Return each line of the records below that contains the word "Qualcomm".

--- START ---

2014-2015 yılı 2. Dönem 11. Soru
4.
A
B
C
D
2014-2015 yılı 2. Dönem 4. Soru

--- END ---
--- START ---

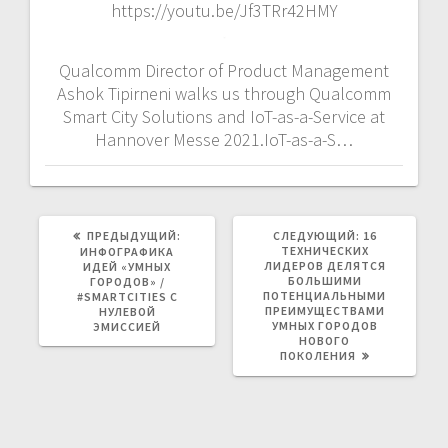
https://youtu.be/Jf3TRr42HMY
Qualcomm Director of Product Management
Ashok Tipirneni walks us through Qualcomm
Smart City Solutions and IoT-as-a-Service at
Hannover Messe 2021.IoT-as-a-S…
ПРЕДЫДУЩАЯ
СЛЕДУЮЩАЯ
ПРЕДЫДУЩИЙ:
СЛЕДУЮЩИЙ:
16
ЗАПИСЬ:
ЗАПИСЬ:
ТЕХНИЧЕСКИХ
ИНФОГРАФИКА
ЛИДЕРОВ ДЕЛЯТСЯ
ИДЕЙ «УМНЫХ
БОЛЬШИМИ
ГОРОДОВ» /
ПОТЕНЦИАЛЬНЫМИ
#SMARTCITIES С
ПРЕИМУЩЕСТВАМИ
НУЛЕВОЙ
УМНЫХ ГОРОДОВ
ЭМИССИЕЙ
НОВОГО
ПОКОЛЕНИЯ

--- END ---

#### [Result of the task]
Qualcomm Director of Product Management
Ashok Tipirneni walks us through Qualcomm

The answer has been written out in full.